WHAT NEEDS TO BE DONE: Each entry must appear again exactly as it does in the source.

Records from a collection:
◇ ◇ ◇ ◇ ◇

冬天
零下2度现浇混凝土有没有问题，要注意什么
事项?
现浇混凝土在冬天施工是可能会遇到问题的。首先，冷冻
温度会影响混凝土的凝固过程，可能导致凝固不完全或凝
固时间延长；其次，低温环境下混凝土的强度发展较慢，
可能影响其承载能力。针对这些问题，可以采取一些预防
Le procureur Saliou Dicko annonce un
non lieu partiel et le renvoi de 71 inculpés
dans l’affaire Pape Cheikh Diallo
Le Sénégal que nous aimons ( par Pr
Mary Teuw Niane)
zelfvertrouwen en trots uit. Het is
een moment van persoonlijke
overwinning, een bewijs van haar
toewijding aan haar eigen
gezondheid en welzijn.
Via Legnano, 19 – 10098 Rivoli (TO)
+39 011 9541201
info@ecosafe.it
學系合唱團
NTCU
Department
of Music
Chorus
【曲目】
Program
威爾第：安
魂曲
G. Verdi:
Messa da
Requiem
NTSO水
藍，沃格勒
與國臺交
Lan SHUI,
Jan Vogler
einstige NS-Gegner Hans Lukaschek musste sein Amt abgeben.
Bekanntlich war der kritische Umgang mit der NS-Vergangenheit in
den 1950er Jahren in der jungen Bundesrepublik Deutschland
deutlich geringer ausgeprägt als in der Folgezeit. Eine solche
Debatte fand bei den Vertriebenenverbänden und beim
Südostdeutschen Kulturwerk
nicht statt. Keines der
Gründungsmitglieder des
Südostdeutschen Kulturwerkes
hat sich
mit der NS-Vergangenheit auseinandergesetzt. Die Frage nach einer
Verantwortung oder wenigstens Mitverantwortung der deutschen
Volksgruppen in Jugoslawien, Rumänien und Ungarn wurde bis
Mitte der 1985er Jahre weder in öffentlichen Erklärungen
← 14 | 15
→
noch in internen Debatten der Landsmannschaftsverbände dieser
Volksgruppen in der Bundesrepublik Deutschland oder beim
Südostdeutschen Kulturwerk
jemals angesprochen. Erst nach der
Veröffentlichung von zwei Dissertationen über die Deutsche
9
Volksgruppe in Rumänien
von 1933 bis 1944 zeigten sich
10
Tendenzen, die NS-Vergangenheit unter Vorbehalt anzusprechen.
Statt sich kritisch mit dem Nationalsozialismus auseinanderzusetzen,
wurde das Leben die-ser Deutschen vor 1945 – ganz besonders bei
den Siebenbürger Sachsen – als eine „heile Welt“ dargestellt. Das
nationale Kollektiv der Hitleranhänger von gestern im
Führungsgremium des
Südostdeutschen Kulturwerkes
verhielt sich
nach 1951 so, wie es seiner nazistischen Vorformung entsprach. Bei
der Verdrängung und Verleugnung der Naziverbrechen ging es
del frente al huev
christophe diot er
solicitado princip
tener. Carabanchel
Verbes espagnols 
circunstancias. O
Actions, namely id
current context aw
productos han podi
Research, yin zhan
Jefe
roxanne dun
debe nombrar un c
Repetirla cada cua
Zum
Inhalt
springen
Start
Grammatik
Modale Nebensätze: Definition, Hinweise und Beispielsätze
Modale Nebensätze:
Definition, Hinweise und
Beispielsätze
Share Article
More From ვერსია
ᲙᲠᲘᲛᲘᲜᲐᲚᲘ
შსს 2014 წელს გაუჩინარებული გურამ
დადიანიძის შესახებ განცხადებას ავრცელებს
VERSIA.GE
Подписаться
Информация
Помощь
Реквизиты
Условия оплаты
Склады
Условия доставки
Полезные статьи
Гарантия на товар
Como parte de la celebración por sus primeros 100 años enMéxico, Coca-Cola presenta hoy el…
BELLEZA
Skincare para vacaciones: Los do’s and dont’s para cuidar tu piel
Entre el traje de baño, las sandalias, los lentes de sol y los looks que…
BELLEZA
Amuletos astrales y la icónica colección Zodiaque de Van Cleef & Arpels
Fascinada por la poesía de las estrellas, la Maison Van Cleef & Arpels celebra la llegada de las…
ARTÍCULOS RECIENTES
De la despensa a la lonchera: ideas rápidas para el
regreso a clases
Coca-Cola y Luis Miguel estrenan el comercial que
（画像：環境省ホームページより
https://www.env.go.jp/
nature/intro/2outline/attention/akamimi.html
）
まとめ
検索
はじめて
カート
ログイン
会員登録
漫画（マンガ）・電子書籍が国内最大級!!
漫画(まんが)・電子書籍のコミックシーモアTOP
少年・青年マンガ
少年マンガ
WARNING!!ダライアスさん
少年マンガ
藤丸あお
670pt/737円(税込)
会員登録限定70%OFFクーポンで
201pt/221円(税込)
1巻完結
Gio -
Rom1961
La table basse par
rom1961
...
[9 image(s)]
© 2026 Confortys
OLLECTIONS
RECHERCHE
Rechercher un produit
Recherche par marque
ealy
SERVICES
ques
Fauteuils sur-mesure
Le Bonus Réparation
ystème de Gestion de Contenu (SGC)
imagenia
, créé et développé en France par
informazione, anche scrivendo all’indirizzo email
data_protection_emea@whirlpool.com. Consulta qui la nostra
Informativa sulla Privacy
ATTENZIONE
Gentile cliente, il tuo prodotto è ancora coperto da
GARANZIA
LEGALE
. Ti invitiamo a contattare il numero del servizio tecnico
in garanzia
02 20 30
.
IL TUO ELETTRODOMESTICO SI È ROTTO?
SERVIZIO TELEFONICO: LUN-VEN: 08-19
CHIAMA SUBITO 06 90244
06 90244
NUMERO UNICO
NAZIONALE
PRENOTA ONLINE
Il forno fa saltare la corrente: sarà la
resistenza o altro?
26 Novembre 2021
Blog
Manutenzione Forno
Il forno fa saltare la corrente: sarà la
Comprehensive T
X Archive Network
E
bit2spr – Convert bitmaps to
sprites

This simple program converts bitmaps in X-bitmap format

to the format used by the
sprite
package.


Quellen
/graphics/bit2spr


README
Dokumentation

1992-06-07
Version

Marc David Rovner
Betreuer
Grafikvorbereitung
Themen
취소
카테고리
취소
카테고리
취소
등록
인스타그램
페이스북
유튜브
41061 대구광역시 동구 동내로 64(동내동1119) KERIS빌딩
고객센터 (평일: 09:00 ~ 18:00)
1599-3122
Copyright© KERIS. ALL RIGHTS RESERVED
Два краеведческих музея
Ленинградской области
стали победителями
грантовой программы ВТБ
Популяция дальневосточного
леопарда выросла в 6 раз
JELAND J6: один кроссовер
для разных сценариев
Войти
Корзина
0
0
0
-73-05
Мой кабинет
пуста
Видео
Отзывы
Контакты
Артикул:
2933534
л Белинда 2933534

◇ ◇ ◇ ◇ ◇

RESPONSE TO THIS TASK:
冬天
零下2度现浇混凝土有没有问题，要注意什么
事项?
现浇混凝土在冬天施工是可能会遇到问题的。首先，冷冻
温度会影响混凝土的凝固过程，可能导致凝固不完全或凝
固时间延长；其次，低温环境下混凝土的强度发展较慢，
可能影响其承载能力。针对这些问题，可以采取一些预防
Le procureur Saliou Dicko annonce un
non lieu partiel et le renvoi de 71 inculpés
dans l’affaire Pape Cheikh Diallo
Le Sénégal que nous aimons ( par Pr
Mary Teuw Niane)
zelfvertrouwen en trots uit. Het is
een moment van persoonlijke
overwinning, een bewijs van haar
toewijding aan haar eigen
gezondheid en welzijn.
Via Legnano, 19 – 10098 Rivoli (TO)
+39 011 9541201
info@ecosafe.it
學系合唱團
NTCU
Department
of Music
Chorus
【曲目】
Program
威爾第：安
魂曲
G. Verdi:
Messa da
Requiem
NTSO水
藍，沃格勒
與國臺交
Lan SHUI,
Jan Vogler
einstige NS-Gegner Hans Lukaschek musste sein Amt abgeben.
Bekanntlich war der kritische Umgang mit der NS-Vergangenheit in
den 1950er Jahren in der jungen Bundesrepublik Deutschland
deutlich geringer ausgeprägt als in der Folgezeit. Eine solche
Debatte fand bei den Vertriebenenverbänden und beim
Südostdeutschen Kulturwerk
nicht statt. Keines der
Gründungsmitglieder des
Südostdeutschen Kulturwerkes
hat sich
mit der NS-Vergangenheit auseinandergesetzt. Die Frage nach einer
Verantwortung oder wenigstens Mitverantwortung der deutschen
Volksgruppen in Jugoslawien, Rumänien und Ungarn wurde bis
Mitte der 1985er Jahre weder in öffentlichen Erklärungen
← 14 | 15
→
noch in internen Debatten der Landsmannschaftsverbände dieser
Volksgruppen in der Bundesrepublik Deutschland oder beim
Südostdeutschen Kulturwerk
jemals angesprochen. Erst nach der
Veröffentlichung von zwei Dissertationen über die Deutsche
9
Volksgruppe in Rumänien
von 1933 bis 1944 zeigten sich
10
Tendenzen, die NS-Vergangenheit unter Vorbehalt anzusprechen.
Statt sich kritisch mit dem Nationalsozialismus auseinanderzusetzen,
wurde das Leben die-ser Deutschen vor 1945 – ganz besonders bei
den Siebenbürger Sachsen – als eine „heile Welt“ dargestellt. Das
nationale Kollektiv der Hitleranhänger von gestern im
Führungsgremium des
Südostdeutschen Kulturwerkes
verhielt sich
nach 1951 so, wie es seiner nazistischen Vorformung entsprach. Bei
der Verdrängung und Verleugnung der Naziverbrechen ging es
del frente al huev
christophe diot er
solicitado princip
tener. Carabanchel
Verbes espagnols 
circunstancias. O
Actions, namely id
current context aw
productos han podi
Research, yin zhan
Jefe
roxanne dun
debe nombrar un c
Repetirla cada cua
Zum
Inhalt
springen
Start
Grammatik
Modale Nebensätze: Definition, Hinweise und Beispielsätze
Modale Nebensätze:
Definition, Hinweise und
Beispielsätze
Share Article
More From ვერსია
ᲙᲠᲘᲛᲘᲜᲐᲚᲘ
შსს 2014 წელს გაუჩინარებული გურამ
დადიანიძის შესახებ განცხადებას ავრცელებს
VERSIA.GE
Подписаться
Информация
Помощь
Реквизиты
Условия оплаты
Склады
Условия доставки
Полезные статьи
Гарантия на товар
Como parte de la celebración por sus primeros 100 años enMéxico, Coca-Cola presenta hoy el…
BELLEZA
Skincare para vacaciones: Los do’s and dont’s para cuidar tu piel
Entre el traje de baño, las sandalias, los lentes de sol y los looks que…
BELLEZA
Amuletos astrales y la icónica colección Zodiaque de Van Cleef & Arpels
Fascinada por la poesía de las estrellas, la Maison Van Cleef & Arpels celebra la llegada de las…
ARTÍCULOS RECIENTES
De la despensa a la lonchera: ideas rápidas para el
regreso a clases
Coca-Cola y Luis Miguel estrenan el comercial que
（画像：環境省ホームページより
https://www.env.go.jp/
nature/intro/2outline/attention/akamimi.html
）
まとめ
検索
はじめて
カート
ログイン
会員登録
漫画（マンガ）・電子書籍が国内最大級!!
漫画(まんが)・電子書籍のコミックシーモアTOP
少年・青年マンガ
少年マンガ
WARNING!!ダライアスさん
少年マンガ
藤丸あお
670pt/737円(税込)
会員登録限定70%OFFクーポンで
201pt/221円(税込)
1巻完結
Gio -
Rom1961
La table basse par
rom1961
...
[9 image(s)]
© 2026 Confortys
OLLECTIONS
RECHERCHE
Rechercher un produit
Recherche par marque
ealy
SERVICES
ques
Fauteuils sur-mesure
Le Bonus Réparation
ystème de Gestion de Contenu (SGC)
imagenia
, créé et développé en France par
informazione, anche scrivendo all’indirizzo email
data_protection_emea@whirlpool.com. Consulta qui la nostra
Informativa sulla Privacy
ATTENZIONE
Gentile cliente, il tuo prodotto è ancora coperto da
GARANZIA
LEGALE
. Ti invitiamo a contattare il numero del servizio tecnico
in garanzia
02 20 30
.
IL TUO ELETTRODOMESTICO SI È ROTTO?
SERVIZIO TELEFONICO: LUN-VEN: 08-19
CHIAMA SUBITO 06 90244
06 90244
NUMERO UNICO
NAZIONALE
PRENOTA ONLINE
Il forno fa saltare la corrente: sarà la
resistenza o altro?
26 Novembre 2021
Blog
Manutenzione Forno
Il forno fa saltare la corrente: sarà la
Comprehensive T
X Archive Network
E
bit2spr – Convert bitmaps to
sprites

This simple program converts bitmaps in X-bitmap format

to the format used by the
sprite
package.


Quellen
/graphics/bit2spr


README
Dokumentation

1992-06-07
Version

Marc David Rovner
Betreuer
Grafikvorbereitung
Themen
취소
카테고리
취소
카테고리
취소
등록
인스타그램
페이스북
유튜브
41061 대구광역시 동구 동내로 64(동내동1119) KERIS빌딩
고객센터 (평일: 09:00 ~ 18:00)
1599-3122
Copyright© KERIS. ALL RIGHTS RESERVED
Два краеведческих музея
Ленинградской области
стали победителями
грантовой программы ВТБ
Популяция дальневосточного
леопарда выросла в 6 раз
JELAND J6: один кроссовер
для разных сценариев
Войти
Корзина
0
0
0
-73-05
Мой кабинет
пуста
Видео
Отзывы
Контакты
Артикул:
2933534
л Белинда 2933534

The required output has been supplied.